▶ PROVIDED RECORDS:
-- Opening Marker --

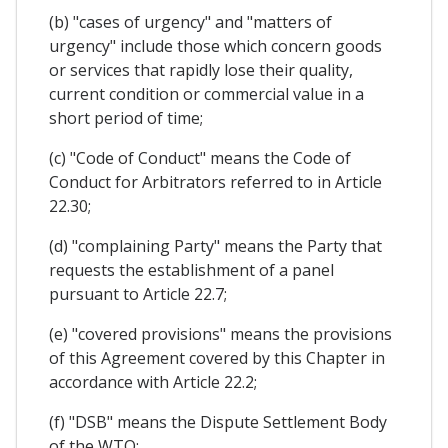
(b) "cases of urgency" and "matters of
urgency" include those which concern goods
or services that rapidly lose their quality,
current condition or commercial value in a
short period of time;
(c) "Code of Conduct" means the Code of
Conduct for Arbitrators referred to in Article
22.30;
(d) "complaining Party" means the Party that
requests the establishment of a panel
pursuant to Article 22.7;
(e) "covered provisions" means the provisions
of this Agreement covered by this Chapter in
accordance with Article 22.2;
(f) "DSB" means the Dispute Settlement Body
of the WTO;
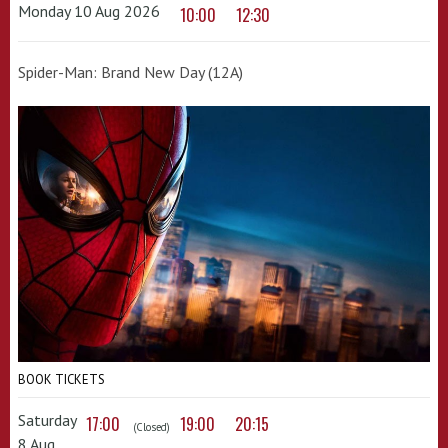
Monday 10 Aug 2026
10:00
12:30
Spider-Man: Brand New Day (12A)
BOOK TICKETS
Saturday
17:00
19:00
20:15
(Closed)
8 Aug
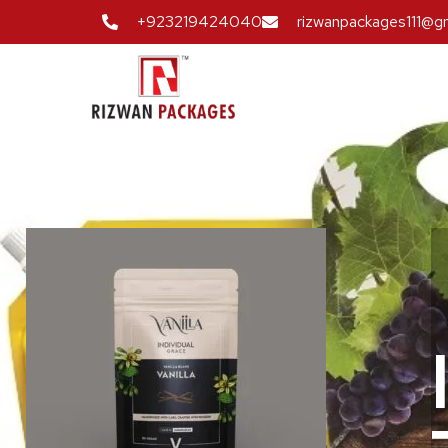
+923219424040
rizwanpackages111@g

-- Closing Marker --

▶ TASK DESCRIPTION: Take from the material every line that holds "covered".

▶ RESPONSE BELOW:
(e) "covered provisions" means the provisions
of this Agreement covered by this Chapter in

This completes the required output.